WORK TO COMPLETE: Copy every record word for word. The images stay behind.

Start of INPUT DATA

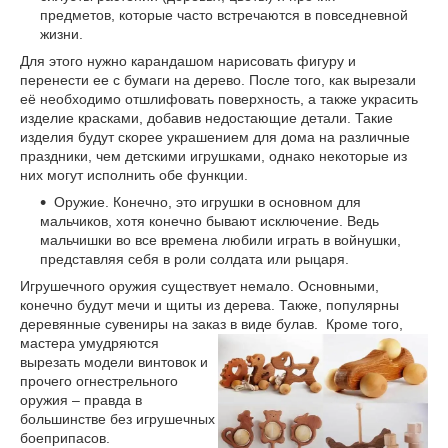
предметов, которые часто встречаются в повседневной
жизни.
Для этого нужно карандашом нарисовать фигуру и
перенести ее с бумаги на дерево. После того, как вырезали
её необходимо отшлифовать поверхность, а также украсить
изделие красками, добавив недостающие детали. Такие
изделия будут скорее украшением для дома на различные
праздники, чем детскими игрушками, однако некоторые из
них могут исполнить обе функции.
Оружие. Конечно, это игрушки в основном для
мальчиков, хотя конечно бывают исключение. Ведь
мальчишки во все времена любили играть в войнушки,
представляя себя в роли солдата или рыцаря.
Игрушечного оружия существует немало. Основными,
конечно будут мечи и щиты из дерева. Также, популярны
деревянные сувениры на заказ в виде булав.
Кроме того,
мастера умудряются
вырезать модели винтовок и
прочего огнестрельного
оружия – правда в
большинстве без игрушечных
боеприпасов.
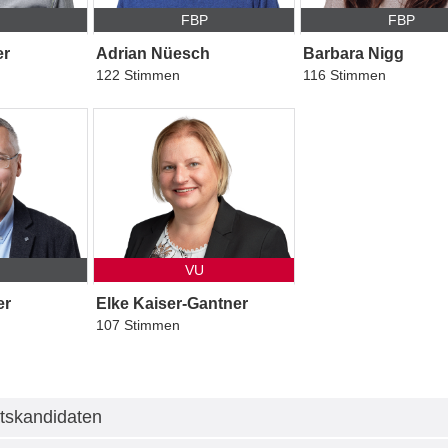
P
FBP
FBP
er
Adrian Nüesch
Barbara Nigg
122 Stimmen
116 Stimmen
P
VU
er
Elke Kaiser-Gantner
107 Stimmen
tskandidaten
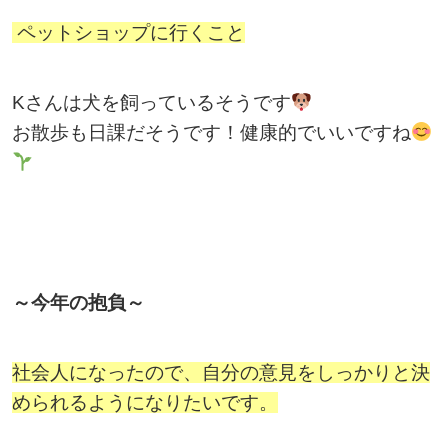
ペットショップに行くこと
Kさんは犬を飼っているそうです
お散歩も日課だそうです！健康的でいいですね
～今年の抱負～
社会人になったので、自分の意見をしっかりと決
められるようになりたいです。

End of INPUT DATA

WRITTEN SOLUTION:
предметов, которые часто встречаются в повседневной
жизни.
Для этого нужно карандашом нарисовать фигуру и
перенести ее с бумаги на дерево. После того, как вырезали
её необходимо отшлифовать поверхность, а также украсить
изделие красками, добавив недостающие детали. Такие
изделия будут скорее украшением для дома на различные
праздники, чем детскими игрушками, однако некоторые из
них могут исполнить обе функции.
Оружие. Конечно, это игрушки в основном для
мальчиков, хотя конечно бывают исключение. Ведь
мальчишки во все времена любили играть в войнушки,
представляя себя в роли солдата или рыцаря.
Игрушечного оружия существует немало. Основными,
конечно будут мечи и щиты из дерева. Также, популярны
деревянные сувениры на заказ в виде булав.
Кроме того,
мастера умудряются
вырезать модели винтовок и
прочего огнестрельного
оружия – правда в
большинстве без игрушечных
боеприпасов.
P
FBP
FBP
er
Adrian Nüesch
Barbara Nigg
122 Stimmen
116 Stimmen
P
VU
er
Elke Kaiser-Gantner
107 Stimmen
tskandidaten
ペットショップに行くこと
Kさんは犬を飼っているそうです
お散歩も日課だそうです！健康的でいいですね
～今年の抱負～
社会人になったので、自分の意見をしっかりと決
められるようになりたいです。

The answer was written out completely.